**Work to be completed**
The answer must be the data, repeated exactly.

**Records for this exercise**

▬▬▬▬▬▬

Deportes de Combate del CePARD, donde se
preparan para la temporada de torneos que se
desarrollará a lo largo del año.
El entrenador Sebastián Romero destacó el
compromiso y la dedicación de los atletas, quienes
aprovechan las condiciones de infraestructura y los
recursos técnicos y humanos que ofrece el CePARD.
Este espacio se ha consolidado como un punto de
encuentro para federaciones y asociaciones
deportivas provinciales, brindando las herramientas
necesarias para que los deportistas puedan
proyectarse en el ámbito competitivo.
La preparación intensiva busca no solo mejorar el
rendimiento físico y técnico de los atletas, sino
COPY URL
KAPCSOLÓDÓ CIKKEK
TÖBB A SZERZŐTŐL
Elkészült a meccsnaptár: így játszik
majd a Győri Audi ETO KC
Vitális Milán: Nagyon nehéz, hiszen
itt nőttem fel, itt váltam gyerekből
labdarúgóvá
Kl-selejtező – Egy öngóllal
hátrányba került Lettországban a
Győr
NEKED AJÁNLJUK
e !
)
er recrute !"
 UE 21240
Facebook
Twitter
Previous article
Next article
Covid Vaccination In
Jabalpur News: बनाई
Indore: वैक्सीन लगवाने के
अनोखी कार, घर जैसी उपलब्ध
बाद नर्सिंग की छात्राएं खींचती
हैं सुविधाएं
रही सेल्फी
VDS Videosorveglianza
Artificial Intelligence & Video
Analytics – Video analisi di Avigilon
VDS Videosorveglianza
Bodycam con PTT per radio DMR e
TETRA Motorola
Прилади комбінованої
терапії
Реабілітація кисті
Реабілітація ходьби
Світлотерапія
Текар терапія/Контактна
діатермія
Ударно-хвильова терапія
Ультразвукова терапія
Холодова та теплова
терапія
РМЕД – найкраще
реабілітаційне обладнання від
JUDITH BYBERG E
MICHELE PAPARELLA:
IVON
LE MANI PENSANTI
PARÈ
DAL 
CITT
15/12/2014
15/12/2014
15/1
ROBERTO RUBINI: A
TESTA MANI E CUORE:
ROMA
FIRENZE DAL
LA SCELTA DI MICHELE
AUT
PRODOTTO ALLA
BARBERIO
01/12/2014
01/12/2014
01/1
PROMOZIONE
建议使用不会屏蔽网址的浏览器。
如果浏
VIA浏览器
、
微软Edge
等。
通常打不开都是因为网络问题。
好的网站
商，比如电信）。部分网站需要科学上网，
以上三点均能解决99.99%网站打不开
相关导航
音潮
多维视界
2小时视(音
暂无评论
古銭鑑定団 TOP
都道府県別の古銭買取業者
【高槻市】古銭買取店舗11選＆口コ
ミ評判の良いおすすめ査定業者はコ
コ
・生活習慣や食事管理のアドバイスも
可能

▬▬▬▬▬▬

**Written answer**
Deportes de Combate del CePARD, donde se
preparan para la temporada de torneos que se
desarrollará a lo largo del año.
El entrenador Sebastián Romero destacó el
compromiso y la dedicación de los atletas, quienes
aprovechan las condiciones de infraestructura y los
recursos técnicos y humanos que ofrece el CePARD.
Este espacio se ha consolidado como un punto de
encuentro para federaciones y asociaciones
deportivas provinciales, brindando las herramientas
necesarias para que los deportistas puedan
proyectarse en el ámbito competitivo.
La preparación intensiva busca no solo mejorar el
rendimiento físico y técnico de los atletas, sino
COPY URL
KAPCSOLÓDÓ CIKKEK
TÖBB A SZERZŐTŐL
Elkészült a meccsnaptár: így játszik
majd a Győri Audi ETO KC
Vitális Milán: Nagyon nehéz, hiszen
itt nőttem fel, itt váltam gyerekből
labdarúgóvá
Kl-selejtező – Egy öngóllal
hátrányba került Lettországban a
Győr
NEKED AJÁNLJUK
e !
)
er recrute !"
 UE 21240
Facebook
Twitter
Previous article
Next article
Covid Vaccination In
Jabalpur News: बनाई
Indore: वैक्सीन लगवाने के
अनोखी कार, घर जैसी उपलब्ध
बाद नर्सिंग की छात्राएं खींचती
हैं सुविधाएं
रही सेल्फी
VDS Videosorveglianza
Artificial Intelligence & Video
Analytics – Video analisi di Avigilon
VDS Videosorveglianza
Bodycam con PTT per radio DMR e
TETRA Motorola
Прилади комбінованої
терапії
Реабілітація кисті
Реабілітація ходьби
Світлотерапія
Текар терапія/Контактна
діатермія
Ударно-хвильова терапія
Ультразвукова терапія
Холодова та теплова
терапія
РМЕД – найкраще
реабілітаційне обладнання від
JUDITH BYBERG E
MICHELE PAPARELLA:
IVON
LE MANI PENSANTI
PARÈ
DAL 
CITT
15/12/2014
15/12/2014
15/1
ROBERTO RUBINI: A
TESTA MANI E CUORE:
ROMA
FIRENZE DAL
LA SCELTA DI MICHELE
AUT
PRODOTTO ALLA
BARBERIO
01/12/2014
01/12/2014
01/1
PROMOZIONE
建议使用不会屏蔽网址的浏览器。
如果浏
VIA浏览器
、
微软Edge
等。
通常打不开都是因为网络问题。
好的网站
商，比如电信）。部分网站需要科学上网，
以上三点均能解决99.99%网站打不开
相关导航
音潮
多维视界
2小时视(音
暂无评论
古銭鑑定団 TOP
都道府県別の古銭買取業者
【高槻市】古銭買取店舗11選＆口コ
ミ評判の良いおすすめ査定業者はコ
コ
・生活習慣や食事管理のアドバイスも
可能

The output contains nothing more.